With the scheduled closing deadline for the home buyer tax credits, existing-home sales slowed in June but remained at relatively elevated levels, according to the National Association of Realtors®.
Nationally, existing-home sales, which are completed transactions that include single-family, townhomes, condominiums and co-ops, fell 5.1 percent to a seasonally adjusted annual rate of 5.37 million units in June from 5.66 million in May, but are 9.8 percent higher than the 4.89 million-unit pace in June 2009.
Lawrence Yun, NAR chief economist, said the market shows uncharacteristic yet understandable swings as buyers responded to the tax credits. “June home sales still reflect a tax credit impact with some sales not closed due to delays, which will show up in the next two months,” he said.

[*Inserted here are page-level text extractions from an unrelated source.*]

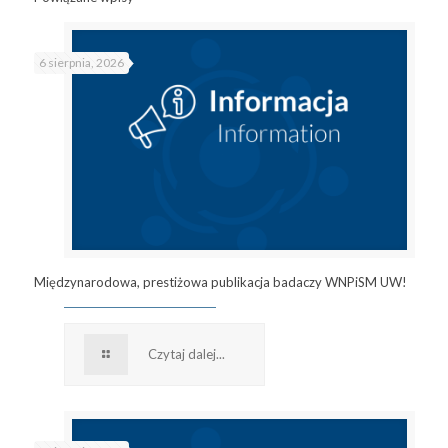
6 sierpnia, 2026
Międzynarodowa, prestiżowa publikacja badaczy WNPiSM UW!
Czytaj dalej...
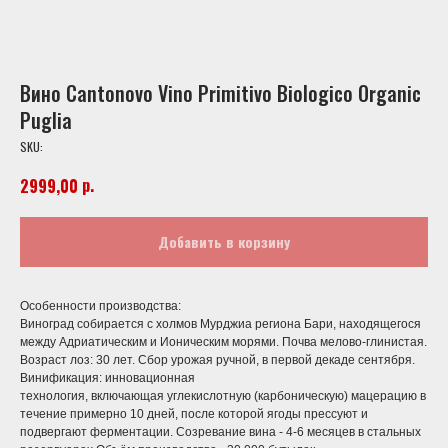
Вино Cantonovo Vino Primitivo Biologico Organic
Puglia
SKU:
р.
2999,00
Добавить в корзину
Особенности производства:
Виноград собирается с холмов Мурджиа региона Бари, находящегося
между Адриатическим и Ионическим морями. Почва мелово-глинистая.
Возраст лоз: 30 лет. Сбор урожая ручной, в первой декаде сентября.
Винификация: инновационная
технология, включающая углекислотную (карбоническую) мацерацию в
течение примерно 10 дней, после которой ягоды прессуют и
подвергают ферментации. Созревание вина - 4-6 месяцев в стальных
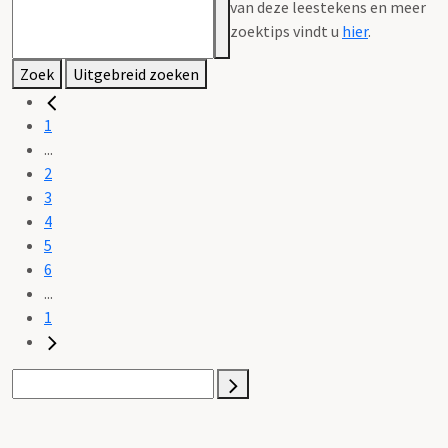
van deze leestekens en meer
zoektips vindt u
hier
.
Zoek
Uitgebreid zoeken
1
...
2
3
4
5
6
...
1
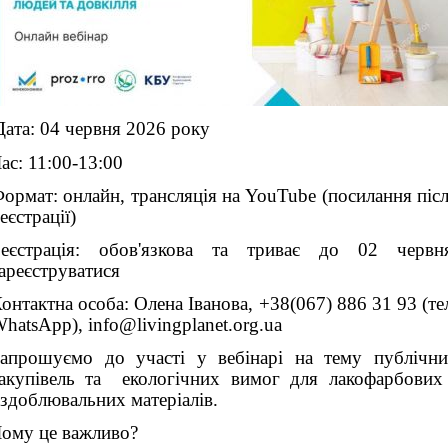
Дата: 04 червня 2026 року
ас: 11:00-13:00
ормат: онлайн, трансляція на YouTube (посилання піс
еєстрації)
еєстрація: обов'язкова та триває до 02 червн
ареєструватися
онтактна особа: Олена Іванова, +38(067) 886 31 93 (те
hatsApp),
info@livingplanet.org.ua
апрошуємо до участі у вебінарі на тему публічн
акупівель та екологічних вимог для лакофарбових
здоблювальних матеріалів.
ому це важливо?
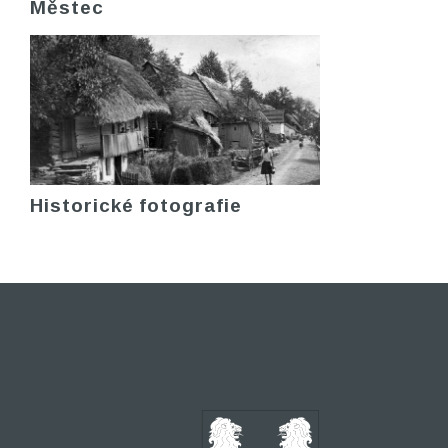
Městec
Historické fotografie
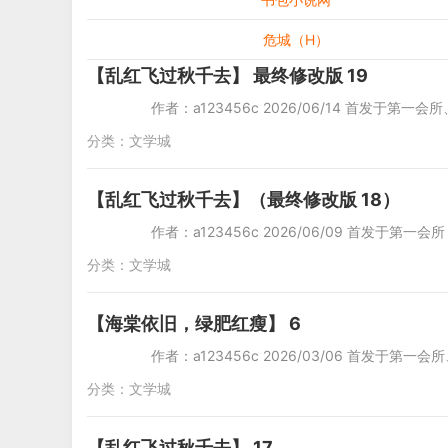
危城（H）
【乱红飞过秋千去】 最终修改版 19
作者：a123456c 2026/06/14 首发于第一会所
分类：
文学城
【乱红飞过秋千去】（最终修改版 18）
作者：a123456c 2026/06/09 首发于第一会
分类：
文学城
【海棠依旧，绿肥红瘦】 6
作者：a123456c 2026/03/06 首发于第一会所
分类：
文学城
【乱红飞过秋千去】 17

“Broadly speaking, sales closed after the home buyer tax credit will be significantly lower compared to the credit-induced spring surge. Only when jobs are created at a sufficient pace will home sales return to sustainable healthy levels.”

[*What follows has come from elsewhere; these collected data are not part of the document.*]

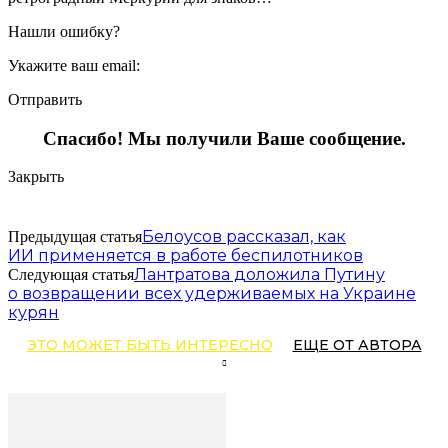
Нашли ошибку?
Укажите ваш email:
Отправить
Спасибо! Мы получили Ваше сообщение.
Закрыть
Белоусов рассказал, как
Предыдущая статья
ИИ применяется в работе беспилотников
Лантратова доложила Путину
Следующая статья
о возвращении всех удерживаемых на Украине
курян
ЭТО МОЖЕТ БЫТЬ ИНТЕРЕСНО
ЕЩЕ ОТ АВТОРА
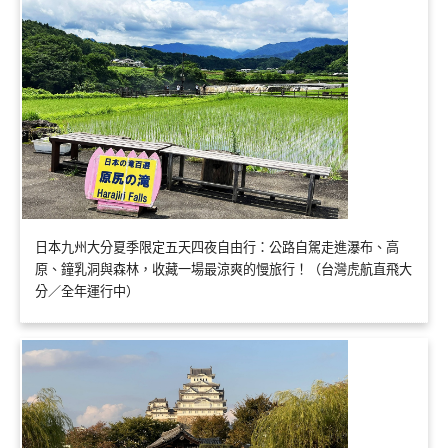
日本九州大分夏季限定五天四夜自由行：公路自駕走進瀑布、高
原、鐘乳洞與森林，收藏一場最涼爽的慢旅行！（台灣虎航直飛大
分／全年運行中）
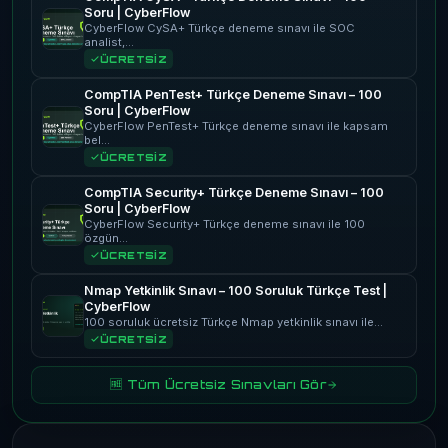
Soru | CyberFlow
CyberFlow CySA+ Türkçe deneme sınavı ile SOC
analist,…
ÜCRETSİZ
CompTIA PenTest+ Türkçe Deneme Sınavı – 100
Soru | CyberFlow
CyberFlow PenTest+ Türkçe deneme sınavı ile kapsam
bel…
ÜCRETSİZ
CompTIA Security+ Türkçe Deneme Sınavı – 100
Soru | CyberFlow
CyberFlow Security+ Türkçe deneme sınavı ile 100
özgün…
ÜCRETSİZ
Nmap Yetkinlik Sınavı – 100 Soruluk Türkçe Test |
CyberFlow
100 soruluk ücretsiz Türkçe Nmap yetkinlik sınavı ile…
ÜCRETSİZ
🆓 Tüm Ücretsiz Sınavları Gör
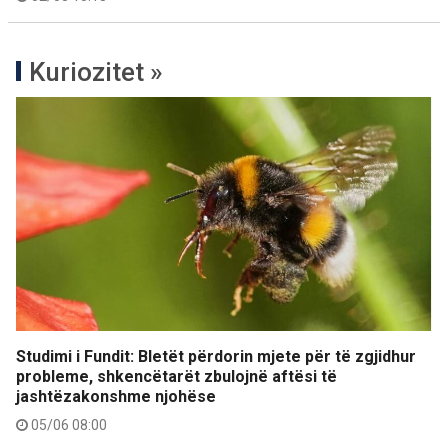
Kuriozitet »
Studimi i Fundit: Bletët përdorin mjete për të zgjidhur
probleme, shkencëtarët zbulojnë aftësi të
jashtëzakonshme njohëse
05/06 08:00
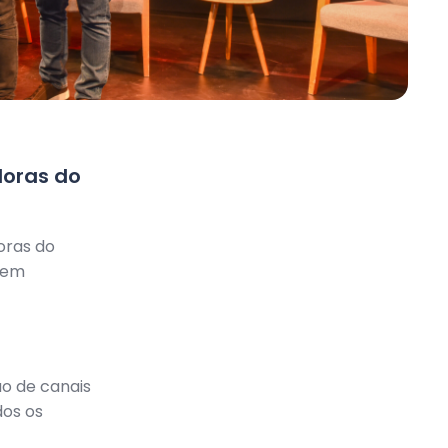
doras do
oras do
 em
o de canais
dos os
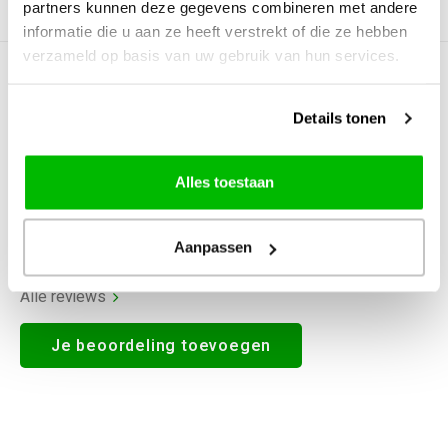
partners kunnen deze gegevens combineren met andere
Productomschrijving
informatie die u aan ze heeft verstrekt of die ze hebben
verzameld op basis van uw gebruik van hun services.
0
STERREN OP BASIS VAN
0
BEOORDELINGEN
Details tonen
0
Reviews
Alles toestaan
Aanpassen
Alle reviews
Je beoordeling toevoegen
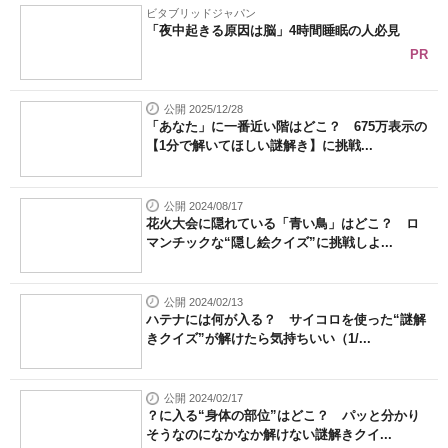
ビタブリッドジャパン
「夜中起きる原因は脳」4時間睡眠の人必見
PR
公開 2025/12/28
「あなた」に一番近い階はどこ？ 675万表示の
【1分で解いてほしい謎解き】に挑戦...
公開 2024/08/17
花火大会に隠れている「青い鳥」はどこ？ ロ
マンチックな“隠し絵クイズ”に挑戦しよ...
公開 2024/02/13
ハテナには何が入る？ サイコロを使った“謎解
きクイズ”が解けたら気持ちいい（1/...
公開 2024/02/17
？に入る“身体の部位”はどこ？ パッと分かり
そうなのになかなか解けない謎解きクイ...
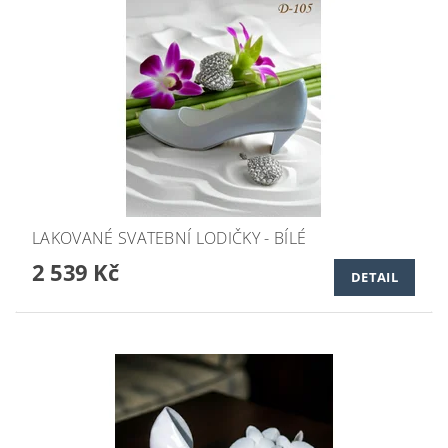
LAKOVANÉ SVATEBNÍ LODIČKY - BÍLÉ
2 539 Kč
DETAIL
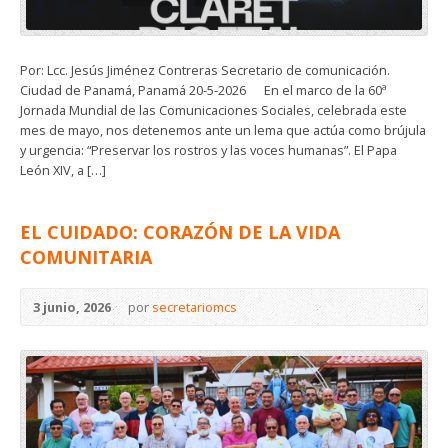
Por: Lcc. Jesús Jiménez Contreras Secretario de comunicación.
Ciudad de Panamá, Panamá 20-5-2026 ​En el marco de la 60ª
Jornada Mundial de las Comunicaciones Sociales, celebrada este
mes de mayo, nos detenemos ante un lema que actúa como brújula
y urgencia: “Preservar los rostros y las voces humanas”. El Papa
León XIV, a […]
EL CUIDADO: CORAZÓN DE LA VIDA
COMUNITARIA
3 junio, 2026
por
secretariomcs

Home sales in June improved from the same month in 2009 by more than 10 percent. During June, there was an increase in closed sale figures in six of the seven MLS areas in the greater Albuquerque metro.
“Pending sales were down from last year, but that was expected as potential home buyers who would have waited until the summer, instead took advantage tax credit which ended on April 30,” said Mark Pando, President of the Greater Albuquerque Association of REALTORS®.
There were 723 closed home sales in June, down one percent from May. “Those sales generated $158.9 million dollars in total sales volume,” Pando said. “We have seen the total sales volume improve each month of 2010.”